La panique peut se manifester sous différente forme.
Beaucoup de gens pensent se connaitre et pouvoir prédire comment ils vont
réagir devant une situation de crise brutale, inattendue, mais je pense que nous
nous trompons tous. Il est impossible de prévoir ce que nous allons faire,
comment nous allons réagir. Et surtout il n'y a pas qu'un seul type de panique.
Mais cela je l'ai aussi appris durant ce stage.
C’était une garde de dimanche, ces gardes de 24h qui vous laissent
sur les rotules, épuisé, misanthrope, avec un besoin presque incontrôlable de
mal bouffe dès que possible (qui n’a jamais eu une sensation de bonheur intense
lors de la première bouchée d’un big mac en sortie de garde ?). La garde
avait été assez intense, mais fort heureusement la chef de nuit était bien plus
compétente et efficace que son homologue de jour. J’allais me coucher à 7h du
matin, quand enfin une accalmie pointait le bout de son nez entre les passages
aux urgences et les appels pour les problèmes dans les différents services de
de l’hôpital. Une demi-heure plus tard mon bip se mit à sonner. Une infirmière
de pneumologie m’appelait car un patient que j’avais fait hospitaliser dans la
nuit pour une décompensation de sa BPCO présentait une hémiplégie gauche depuis
15 minutes. Mes surrénales se sont alors vidées et j’ai foncé vers le service,
via les couloirs souterrains de l’hôpital pour y accéder plus rapidement. Une
fois sur place, je constate l’hémiplégie du patient, qui m’explique, avec
difficulté en raison de sa paralysie faciale, que cela s’est déclaré il y a une
vingtaine de minutes alors que tout allait bien à son réveil une heure
auparavant. ALERTE STROKE ! Panique à bord, mon cerveau part dans tous les
sens, mon examen clinique est ridicule, j’essaye de rester calme devant le
patient pour ne pas rajouter à sa propre peur et faire monter davantage sa
tension. J’appelle ma chef qui décroche aussitôt et me donne les numéros de
téléphone des différents hôpitaux susceptibles de prendre le patient en charge.

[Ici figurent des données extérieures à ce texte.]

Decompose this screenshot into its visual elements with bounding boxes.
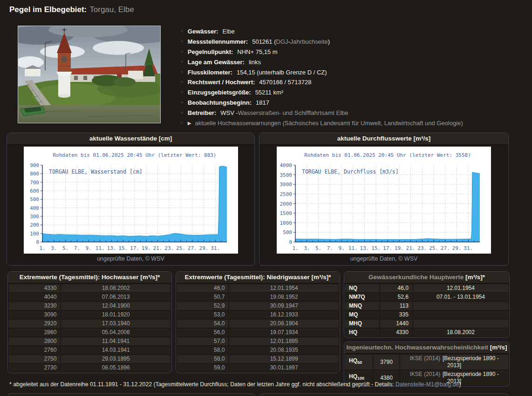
bullet-icon: ○ — [181, 121, 183, 125]
footnote-post: ) — [459, 381, 461, 388]
info-item: ○Einzugsgebietsgröße:55211 km² — [181, 87, 528, 98]
svg-text:5.: 5. — [62, 245, 68, 251]
info-link[interactable]: Jahrbuchseite — [290, 38, 328, 45]
value-cell: 52,9 — [177, 302, 228, 310]
table-row: NQ46,012.01.1954 — [345, 284, 508, 292]
value-cell: 57,0 — [177, 337, 228, 345]
date-cell: 18.01.1920 — [61, 311, 171, 319]
table-row: 273008.05.1896 — [9, 364, 171, 372]
info-label: Rechtswert / Hochwert: — [188, 79, 255, 86]
value-cell: 54,0 — [177, 320, 228, 328]
svg-text:700: 700 — [30, 180, 39, 186]
info-link[interactable]: aktuelle Hochwasserwarnungen (Sächsische… — [195, 120, 463, 127]
source-link[interactable]: IKSE (2014) — [410, 355, 440, 362]
info-item: ○Gewässer:Elbe — [181, 27, 528, 37]
info-value: 154,15 (unterhalb Grenze D / CZ) — [237, 69, 327, 76]
table-row: 323012.04.1900 — [9, 302, 171, 310]
date-cell — [413, 320, 508, 328]
svg-text:3000: 3000 — [280, 181, 293, 188]
expand-arrow-icon[interactable]: ▶ — [188, 121, 191, 126]
info-link[interactable]: Wasserstraßen- und Schifffahrtsamt Elbe — [238, 109, 348, 116]
info-item: ○▶aktuelle Hochwasserwarnungen (Sächsisc… — [181, 118, 528, 128]
table-row: NM7Q52,607.01. - 13.01.1954 — [345, 293, 508, 301]
table-row: 58,015.12.1899 — [177, 355, 339, 363]
waterlevel-chart-image[interactable]: Rohdaten bis 01.06.2025 20:45 Uhr (letzt… — [24, 147, 238, 254]
svg-text:13.: 13. — [360, 245, 369, 251]
reference-period: [Bezugsperiode 1890 - 2013] — [443, 355, 499, 369]
footnote: * abgeleitet aus der Datenreihe 01.11.18… — [9, 381, 524, 388]
hq-probability-table-title: Ingenieurtechn. Hochwasserwahrscheinlich… — [344, 342, 509, 354]
bullet-icon: ○ — [181, 70, 183, 74]
svg-text:9.: 9. — [338, 245, 344, 251]
value-cell: 52,6 — [380, 293, 412, 301]
svg-text:Rohdaten bis 01.06.2025 20:45: Rohdaten bis 01.06.2025 20:45 Uhr (letzt… — [304, 152, 471, 158]
value-cell: 4330 — [380, 329, 412, 336]
value-cell: 1440 — [380, 320, 412, 328]
date-cell: 12.04.1900 — [61, 302, 171, 310]
value-cell: 3230 — [9, 302, 60, 310]
info-value: Elbe — [223, 28, 235, 35]
source-link[interactable]: IKSE (2014) — [410, 371, 440, 377]
svg-text:5.: 5. — [315, 245, 321, 251]
bullet-icon: ○ — [181, 49, 183, 54]
next-section-panel-left — [7, 393, 255, 396]
discharge-chart-image[interactable]: Rohdaten bis 01.06.2025 20:45 Uhr (letzt… — [277, 147, 491, 254]
info-label: Lage am Gewässer: — [188, 59, 245, 66]
svg-text:100: 100 — [30, 231, 39, 237]
table-row: 58,020.08.1935 — [177, 346, 339, 354]
parameter-cell: NQ — [345, 284, 379, 292]
table-row: HQ503790IKSE (2014)[Bezugsperiode 1890 -… — [345, 355, 508, 369]
date-cell: 20.08.1904 — [229, 320, 339, 328]
value-cell: 2800 — [9, 337, 60, 345]
info-item: ○Pegelnullpunkt:NHN+ 75,15 m — [181, 47, 528, 57]
value-cell: 335 — [380, 311, 412, 319]
info-label: Betreiber: — [188, 109, 216, 116]
svg-text:900: 900 — [30, 162, 39, 168]
svg-text:21.: 21. — [153, 245, 162, 251]
page-title: Pegel im Elbegebiet: — [9, 5, 87, 14]
svg-text:13.: 13. — [107, 245, 116, 251]
table-row: 309018.01.1920 — [9, 311, 171, 319]
svg-text:3.: 3. — [51, 245, 57, 251]
next-section-panel-right — [260, 393, 509, 396]
bullet-icon: ○ — [181, 80, 183, 84]
hauptwerte-table: NQ46,012.01.1954NM7Q52,607.01. - 13.01.1… — [344, 283, 509, 337]
date-cell: 30.01.1897 — [229, 364, 339, 372]
date-cell: 05.04.2006 — [61, 329, 171, 336]
source-cell: IKSE (2014)[Bezugsperiode 1890 - 2013] — [400, 355, 508, 369]
date-cell: 17.03.1940 — [61, 320, 171, 328]
table-row: MHQ1440 — [345, 320, 508, 328]
niedrigwasser-table-panel: Extremwerte (Tagesmittel): Niedrigwasser… — [176, 271, 340, 373]
svg-text:17.: 17. — [130, 245, 139, 251]
svg-text:1000: 1000 — [280, 220, 293, 226]
svg-text:19.: 19. — [141, 245, 150, 251]
date-cell: 19.08.1952 — [229, 293, 339, 301]
svg-text:3500: 3500 — [280, 172, 293, 178]
waterlevel-chart-caption: ungeprüfte Daten, © WSV — [7, 255, 254, 262]
svg-text:2500: 2500 — [280, 191, 293, 197]
parameter-cell: MQ — [345, 311, 379, 319]
date-cell: 12.01.1954 — [413, 284, 508, 292]
svg-text:29.: 29. — [452, 245, 462, 251]
info-label: Messstellennummer: — [188, 38, 248, 45]
value-cell: 113 — [380, 302, 412, 310]
value-cell: 59,0 — [177, 364, 228, 372]
parameter-cell: HQ50 — [345, 355, 373, 369]
value-cell: 56,0 — [177, 329, 228, 336]
info-item: ○Beobachtungsbeginn:1817 — [181, 98, 528, 108]
hochwasser-table-panel: Extremwerte (Tagesmittel): Hochwasser [m… — [7, 271, 172, 373]
info-value: links — [249, 59, 261, 66]
table-row: 53,016.12.1933 — [177, 311, 339, 319]
contact-link[interactable]: Datenstelle-M1@bafg.de — [396, 381, 459, 388]
value-cell: 50,7 — [177, 293, 228, 301]
date-cell: 16.12.1933 — [229, 311, 339, 319]
info-label: Flusskilometer: — [188, 69, 232, 76]
table-row: 286005.04.2006 — [9, 329, 171, 336]
svg-text:0: 0 — [289, 239, 292, 245]
info-link[interactable]: DGJ — [276, 38, 288, 45]
info-item: ○Rechtswert / Hochwert:4570166 / 5713728 — [181, 77, 528, 87]
value-cell: 2730 — [9, 364, 60, 372]
svg-text:27.: 27. — [187, 245, 197, 251]
value-cell: 2860 — [9, 329, 60, 336]
footnote-text: * abgeleitet aus der Datenreihe 01.11.18… — [9, 381, 396, 388]
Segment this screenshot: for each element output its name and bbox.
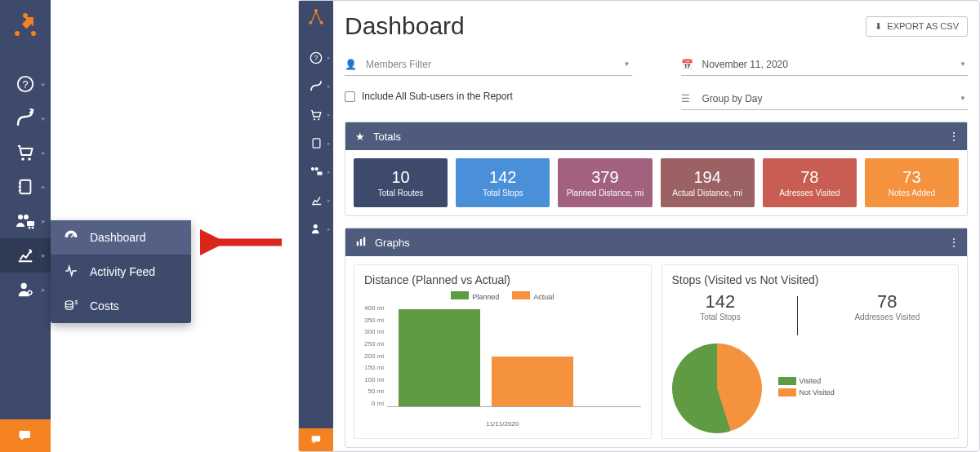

Je les note sur un bout de papier déjà recouvert à 90% de notes et de
gribouillis, et j’entame ma valse des numéros de téléphone.
« Nous n’avons plus de place », « nous
gardons la place pour un patient qui va arriver », « je ne peux pas
accepter votre patient » etc… finalement le dernier numéro est le bon, je
tombe sur un neurovasculaire, probablement l’interne de garde, qui me dit qu’il
n’y a aucun problème, et qui me demande des renseignement sur le patient et
l’épisode actuel, j’essaye de lui répondre tout en renversant la moitié des
feuilles du dossier du patient par terre. « On a environ 4h pour le
thrombolyser, si cela est possible et
s’il s’agit d’un accident ischémique, donc on va faire les choses bien, on a le
temps, vous êtes à 20 min en ambulance de chez nous, donc appelez dès
maintenant le SAMU et transférez le, on va tout préparer sur place ». Si
j’avais pu, je l’aurai serré dans mes bras, si fort. Son calme au téléphone, la
justesse de ses explications a été un vrai secours pour moi et m’ont permis de
repartir sur de bonnes bases. J’appelais le SAMU qui après une longue attente
et une opératrice avec qui j’ai du me battre pour qu’on m’envoie un véhicule du
SAMU et non pas une simple ambulance, j’explique au patient le déroulement de
la prise en charge. Soudain, une épiphanie. La glycémie ! Je ne lui ai pas
fait sa glycémie ! Crétin !! C’est la base, LE reflexe devant ce type
de tableau, le premier truc à faire, le plus simple, le plus rapide. Je fonce
chercher de quoi faire la glycémie du patient, et mon cerveau se met alors à
divaguer. « Qu’est ce qui est le mieux ? Que ce soit juste une
hypoglycémie, réversible facilement, traitable dans la minute, mais j’aurai
fait venir le SAMU et réservé une place en neurovasculaire pour rien, ou alors
que sa glycémie soit normal et que ce soit bien un AVC ? Quel horrible
pensée, comment puis-je une seule seconde souhaiter que la patient ait un AVC
plutôt qu’une hypoglycémie juste pour ne pas passer pour un abruti. Encore
aujourd’hui je m’en veux d’avoir eu, même une seule seconde cette pensée.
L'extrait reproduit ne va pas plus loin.